● **Task directions**
Reproduce the data in full, exactly as given, leaving images out.

##### Source material

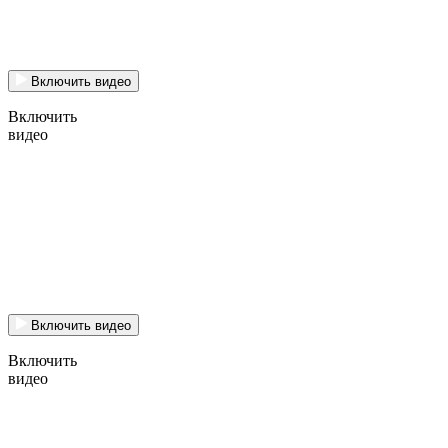
Включить видео
Включить
видео
Включить видео
Включить
видео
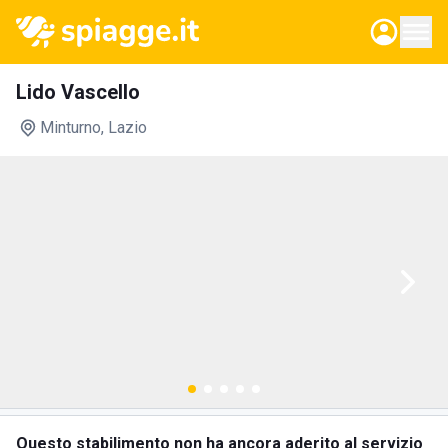
Lido Vascello
Minturno
, Lazio
Questo stabilimento non ha ancora aderito al servizio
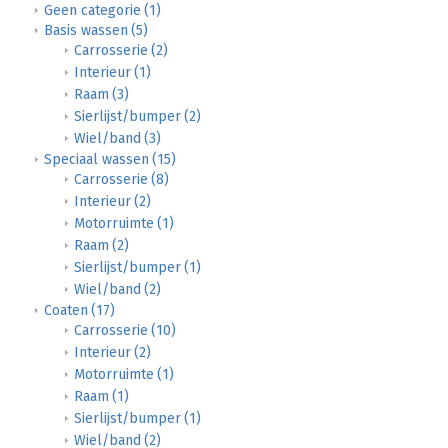
Geen categorie
(1)
Basis wassen
(5)
Carrosserie
(2)
Interieur
(1)
Raam
(3)
Sierlijst/bumper
(2)
Wiel/band
(3)
Speciaal wassen
(15)
Carrosserie
(8)
Interieur
(2)
Motorruimte
(1)
Raam
(2)
Sierlijst/bumper
(1)
Wiel/band
(2)
Coaten
(17)
Carrosserie
(10)
Interieur
(2)
Motorruimte
(1)
Raam
(1)
Sierlijst/bumper
(1)
Wiel/band
(2)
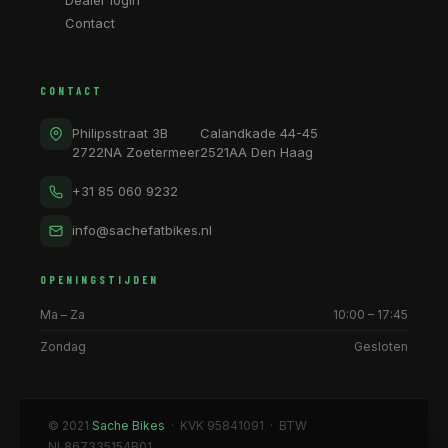
Dealer login
Contact
CONTACT
Philipsstraat 3B
Calandkade 44-45
2722NA Zoetermeer
2521AA Den Haag
+31 85 060 9232
info@sachefatbikes.nl
OPENINGSTIJDEN
Ma – Za
10:00 – 17:45
Zondag
Gesloten
© 2021
Sache Bikes
· KVK 95841091 · BTW
NL867335154B01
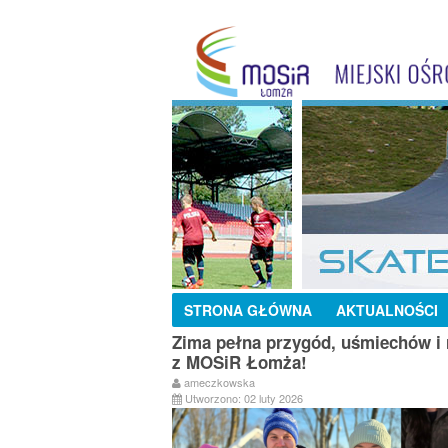
STRONA GŁÓWNA
AKTUALNOŚCI
Zima pełna przygód, uśmiechów i r
z MOSiR Łomża!
ameczkowska
Utworzono: 02 luty 2026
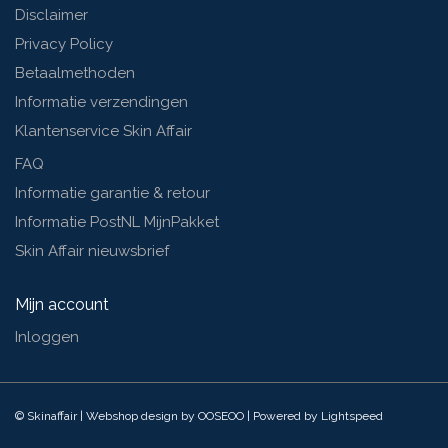
Disclaimer
Privacy Policy
Betaalmethoden
Informatie verzendingen
Klantenservice Skin Affair
FAQ
Informatie garantie & retour
Informatie PostNL MijnPakket
Skin Affair nieuwsbrief
Mijn account
Inloggen
© Skinaffair | Webshop design by
OOSEOO
| Powered by
Lightspeed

##########

● **Result for this task**
Включить видео
Включить
видео
Включить видео
Включить
видео
Lido Vascello
Minturno
, Lazio
Questo stabilimento non ha ancora aderito al servizio
Geen categorie
(1)
Basis wassen
(5)
Carrosserie
(2)
Interieur
(1)
Raam
(3)
Sierlijst/bumper
(2)
Wiel/band
(3)
Speciaal wassen
(15)
Carrosserie
(8)
Interieur
(2)
Motorruimte
(1)
Raam
(2)
Sierlijst/bumper
(1)
Wiel/band
(2)
Coaten
(17)
Carrosserie
(10)
Interieur
(2)
Motorruimte
(1)
Raam
(1)
Sierlijst/bumper
(1)
Wiel/band
(2)
Dealer login
Contact
CONTACT
Philipsstraat 3B
Calandkade 44-45
2722NA Zoetermeer
2521AA Den Haag
+31 85 060 9232
info@sachefatbikes.nl
OPENINGSTIJDEN
Ma – Za
10:00 – 17:45
Zondag
Gesloten
© 2021
Sache Bikes
· KVK 95841091 · BTW
NL867335154B01
STRONA GŁÓWNA
AKTUALNOŚCI
Zima pełna przygód, uśmiechów i r
z MOSiR Łomża!
ameczkowska
Utworzono: 02 luty 2026
Disclaimer
Privacy Policy
Betaalmethoden
Informatie verzendingen
Klantenservice Skin Affair
FAQ
Informatie garantie & retour
Informatie PostNL MijnPakket
Skin Affair nieuwsbrief
Mijn account
Inloggen
© Skinaffair | Webshop design by
OOSEOO
| Powered by
Lightspeed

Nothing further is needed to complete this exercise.